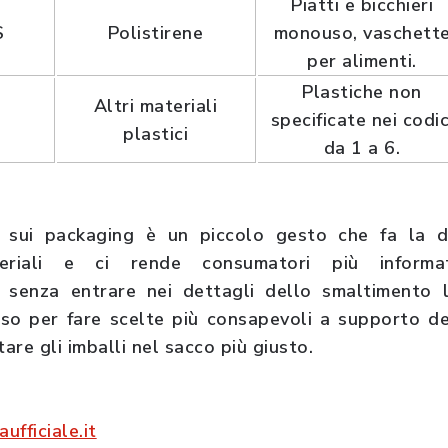
Piatti e bicchieri
S
Polistirene
monouso, vaschett
per alimenti.
Plastiche non
Altri materiali
O
specificate nei codic
plastici
da 1 a 6.
i sui packaging è un piccolo gesto che fa la di
teriali e ci rende consumatori più infor
 senza entrare nei dettagli dello smaltimento l
sso per fare scelte più consapevoli a supporto del
tare gli imballi nel sacco più giusto.
ufficiale.it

· · · · · · ·

**Task to complete**
Give each record above back word for word, but carry over none of the pictures.

**Exercise result**
Piatti e bicchieri
S
Polistirene
monouso, vaschett
per alimenti.
Plastiche non
Altri materiali
O
specificate nei codic
plastici
da 1 a 6.
i sui packaging è un piccolo gesto che fa la di
teriali e ci rende consumatori più infor
 senza entrare nei dettagli dello smaltimento l
sso per fare scelte più consapevoli a supporto del
tare gli imballi nel sacco più giusto.
ufficiale.it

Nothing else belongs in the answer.